→ **The task**:
Below is a listing; give only the number of its lines that contain the word "Strand".

→ **Source material**:
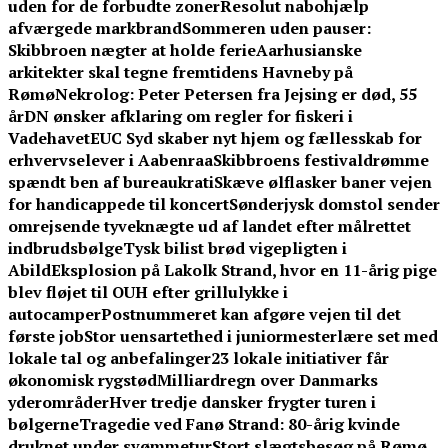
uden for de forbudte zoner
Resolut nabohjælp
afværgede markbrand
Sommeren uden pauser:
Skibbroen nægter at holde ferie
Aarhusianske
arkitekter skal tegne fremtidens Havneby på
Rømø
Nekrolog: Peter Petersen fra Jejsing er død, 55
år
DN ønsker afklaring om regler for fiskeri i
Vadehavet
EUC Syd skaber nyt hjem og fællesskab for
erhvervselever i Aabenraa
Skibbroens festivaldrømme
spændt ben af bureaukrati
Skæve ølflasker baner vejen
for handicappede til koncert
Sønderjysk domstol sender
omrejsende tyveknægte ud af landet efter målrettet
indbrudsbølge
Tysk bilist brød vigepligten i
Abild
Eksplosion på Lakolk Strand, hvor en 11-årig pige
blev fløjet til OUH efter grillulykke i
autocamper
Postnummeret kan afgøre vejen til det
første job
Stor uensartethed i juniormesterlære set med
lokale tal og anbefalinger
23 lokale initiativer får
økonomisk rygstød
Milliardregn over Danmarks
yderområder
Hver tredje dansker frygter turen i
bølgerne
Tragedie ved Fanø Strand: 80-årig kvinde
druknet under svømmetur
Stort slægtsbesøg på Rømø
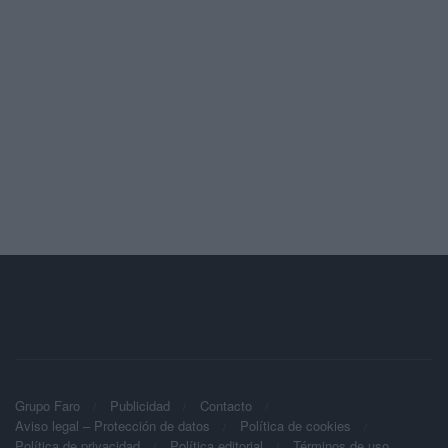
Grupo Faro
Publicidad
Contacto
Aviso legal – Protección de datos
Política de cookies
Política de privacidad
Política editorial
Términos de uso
==
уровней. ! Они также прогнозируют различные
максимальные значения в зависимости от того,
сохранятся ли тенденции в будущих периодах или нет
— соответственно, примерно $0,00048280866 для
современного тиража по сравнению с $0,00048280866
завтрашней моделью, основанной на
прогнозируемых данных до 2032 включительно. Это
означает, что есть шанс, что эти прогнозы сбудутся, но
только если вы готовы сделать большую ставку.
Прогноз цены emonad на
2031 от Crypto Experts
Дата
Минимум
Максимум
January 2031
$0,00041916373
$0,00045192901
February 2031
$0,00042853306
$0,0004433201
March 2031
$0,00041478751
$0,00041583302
* * *
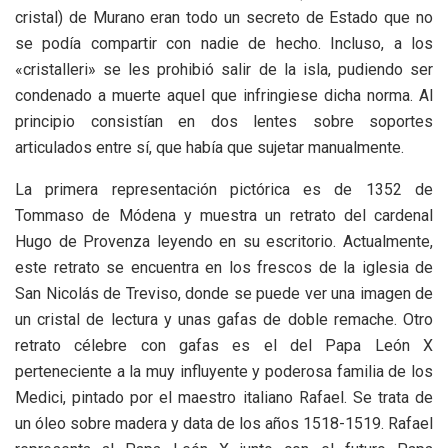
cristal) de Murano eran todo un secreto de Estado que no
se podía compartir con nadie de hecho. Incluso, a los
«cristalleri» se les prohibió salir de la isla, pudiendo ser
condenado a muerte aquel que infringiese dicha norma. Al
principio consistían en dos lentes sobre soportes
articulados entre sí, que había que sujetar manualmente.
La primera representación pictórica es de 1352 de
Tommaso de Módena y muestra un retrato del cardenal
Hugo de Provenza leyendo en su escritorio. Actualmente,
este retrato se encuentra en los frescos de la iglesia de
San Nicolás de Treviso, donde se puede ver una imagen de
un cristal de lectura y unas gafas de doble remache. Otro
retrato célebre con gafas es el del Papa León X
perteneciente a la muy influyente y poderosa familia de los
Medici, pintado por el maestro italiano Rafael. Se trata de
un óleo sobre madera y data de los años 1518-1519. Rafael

→ **Solution below**:
2